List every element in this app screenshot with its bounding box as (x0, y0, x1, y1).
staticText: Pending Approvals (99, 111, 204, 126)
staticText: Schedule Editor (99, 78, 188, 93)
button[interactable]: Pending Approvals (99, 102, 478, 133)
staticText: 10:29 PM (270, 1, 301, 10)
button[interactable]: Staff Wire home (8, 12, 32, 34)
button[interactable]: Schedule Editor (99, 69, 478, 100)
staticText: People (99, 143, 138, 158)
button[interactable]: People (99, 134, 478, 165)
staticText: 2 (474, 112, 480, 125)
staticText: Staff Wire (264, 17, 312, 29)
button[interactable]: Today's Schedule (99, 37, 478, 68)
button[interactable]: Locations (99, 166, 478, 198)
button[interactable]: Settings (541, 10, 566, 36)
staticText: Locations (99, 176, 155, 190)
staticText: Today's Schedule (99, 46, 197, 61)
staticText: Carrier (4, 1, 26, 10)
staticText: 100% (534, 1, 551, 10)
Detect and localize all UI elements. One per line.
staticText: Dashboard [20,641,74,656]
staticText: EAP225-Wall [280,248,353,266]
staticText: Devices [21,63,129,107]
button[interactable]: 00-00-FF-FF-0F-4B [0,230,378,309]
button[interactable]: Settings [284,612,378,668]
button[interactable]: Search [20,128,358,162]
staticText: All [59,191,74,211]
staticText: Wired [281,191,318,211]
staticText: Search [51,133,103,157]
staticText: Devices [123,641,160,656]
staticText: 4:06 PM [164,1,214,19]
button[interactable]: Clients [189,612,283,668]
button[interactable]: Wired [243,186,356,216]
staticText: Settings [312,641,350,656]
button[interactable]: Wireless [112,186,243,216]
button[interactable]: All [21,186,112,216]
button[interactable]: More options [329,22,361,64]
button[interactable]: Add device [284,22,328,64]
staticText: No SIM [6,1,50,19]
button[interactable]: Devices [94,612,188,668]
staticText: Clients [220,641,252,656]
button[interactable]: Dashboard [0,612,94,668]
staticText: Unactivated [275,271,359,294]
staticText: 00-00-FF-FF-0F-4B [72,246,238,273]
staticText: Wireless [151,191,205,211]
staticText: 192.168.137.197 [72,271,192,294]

DIRECTIONS →
Starting at the line with "Detect and localize", retype each line through the final one in the data above, unchanged and with nothing added.

TASK RESULT →
Detect and localize all UI elements. One per line.
staticText: Dashboard [20,641,74,656]
staticText: EAP225-Wall [280,248,353,266]
staticText: Devices [21,63,129,107]
button[interactable]: 00-00-FF-FF-0F-4B [0,230,378,309]
button[interactable]: Settings [284,612,378,668]
button[interactable]: Search [20,128,358,162]
staticText: All [59,191,74,211]
staticText: Wired [281,191,318,211]
staticText: Search [51,133,103,157]
staticText: Devices [123,641,160,656]
staticText: 4:06 PM [164,1,214,19]
button[interactable]: Clients [189,612,283,668]
button[interactable]: Wired [243,186,356,216]
staticText: Settings [312,641,350,656]
button[interactable]: Wireless [112,186,243,216]
button[interactable]: All [21,186,112,216]
button[interactable]: More options [329,22,361,64]
button[interactable]: Add device [284,22,328,64]
staticText: No SIM [6,1,50,19]
button[interactable]: Devices [94,612,188,668]
staticText: Clients [220,641,252,656]
button[interactable]: Dashboard [0,612,94,668]
staticText: Unactivated [275,271,359,294]
staticText: 00-00-FF-FF-0F-4B [72,246,238,273]
staticText: Wireless [151,191,205,211]
staticText: 192.168.137.197 [72,271,192,294]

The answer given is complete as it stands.